Author : Janet R. Jakobsen
Publisher : Duke University Press
Page : 418 pages
File Size : 17,21 MB
Release : 2008-03-11
Category : Social Science
ISBN : 0822388898
At a time when secularism is put forward as the answer to religious fundamentalism and violence, Secularisms offers a powerful, multivoiced critique of the narrative equating secularism with modernity, reason, freedom, peace, and progress. Bringing together essays by scholars based in religious studies, gender and sexuality studies, history, science studies, anthropology, and political science, this volume challenges the binary conception of “conservative” religion versus “progressive” secularism.
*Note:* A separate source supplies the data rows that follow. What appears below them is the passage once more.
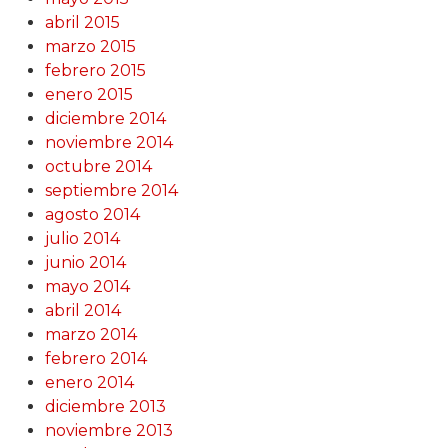
abril 2015
marzo 2015
febrero 2015
enero 2015
diciembre 2014
noviembre 2014
octubre 2014
septiembre 2014
agosto 2014
julio 2014
junio 2014
mayo 2014
abril 2014
marzo 2014
febrero 2014
enero 2014
diciembre 2013
noviembre 2013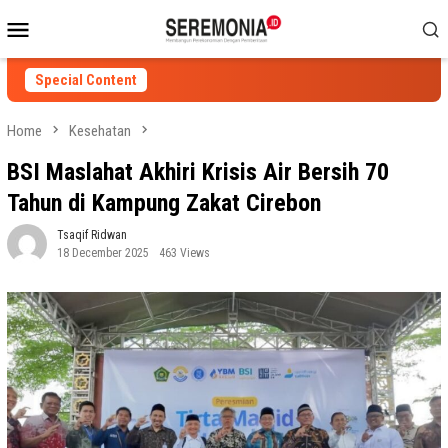
Skip
Mobile
to
Menu
content
Special Content
Home
Kesehatan
BSI Maslahat Akhiri Krisis Air Bersih 70
Tahun di Kampung Zakat Cirebon
Tsaqif Ridwan
18 December 2025
463 Views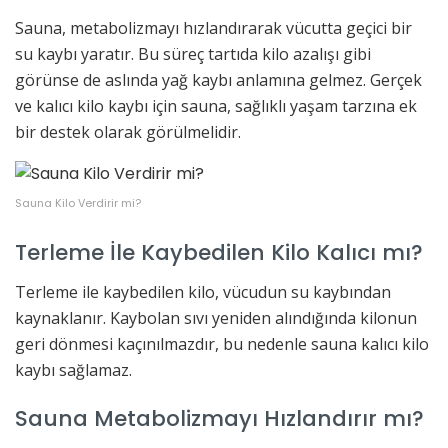
Sauna, metabolizmayı hızlandırarak vücutta geçici bir
su kaybı yaratır. Bu süreç tartıda kilo azalışı gibi
görünse de aslında yağ kaybı anlamına gelmez. Gerçek
ve kalıcı kilo kaybı için sauna, sağlıklı yaşam tarzına ek
bir destek olarak görülmelidir.
Sauna Kilo Verdirir mi?
Terleme İle Kaybedilen Kilo Kalıcı mı?
Terleme ile kaybedilen kilo, vücudun su kaybından
kaynaklanır. Kaybolan sıvı yeniden alındığında kilonun
geri dönmesi kaçınılmazdır, bu nedenle sauna kalıcı kilo
kaybı sağlamaz.
Sauna Metabolizmayı Hızlandırır mı?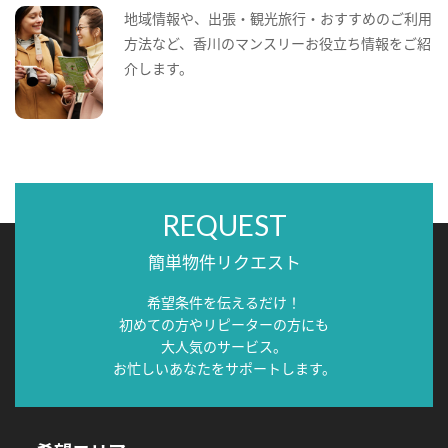
地域情報や、出張・観光旅行・おすすめのご利用
方法など、香川のマンスリーお役立ち情報をご紹
介します。
REQUEST
簡単物件リクエスト
希望条件を伝えるだけ！
初めての方やリピーターの方にも
大人気のサービス。
お忙しいあなたをサポートします。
With essays addressing secularism in India, Iran, Turkey, Great Britain, China, and the United States, this collection crucially complicates the dominant narrative by showing that secularism is multifaceted. How secularism is lived and experienced varies with its national, regional, and religious context. The essays explore local secularisms in relation to religious traditions ranging from Islam to Judaism, Hinduism to Christianity. Several contributors explicitly take up the way feminism has been implicated in the dominant secularization story. Ultimately, by dislodging secularism’s connection to the single (and singular) progress narrative, this volume seeks to open spaces for other possible narratives about both secularism and religion—as well as for other possible ways of inhabiting the contemporary world. Contributors: Robert J. Baird, Andrew Davison, Tracy Fessenden, Janet R. Jakobsen, Laura Levitt, Molly McGarry, Afsaneh Najmabadi, Taha Parla, Geeta Patel, Ann Pellegrini, Tyler Roberts, Ranu Samantrai, Banu Subramaniam, Rajeswari Sunder Rajan, Angela Zito
Author : Louis J. Hammann
Publisher : Anima Publications
Page : 155 pages
File Size : 17,50 MB
Release : 1988-01-01
Category : Religion
ISBN : 9780890120477
This work looks at the questions which surround religious tolerance, such as: can religious traditions co-exist peacefully? It includes essays by contributers from many different religious and philosophical traditions, attempting to answer these questions in the context of their backgrounds.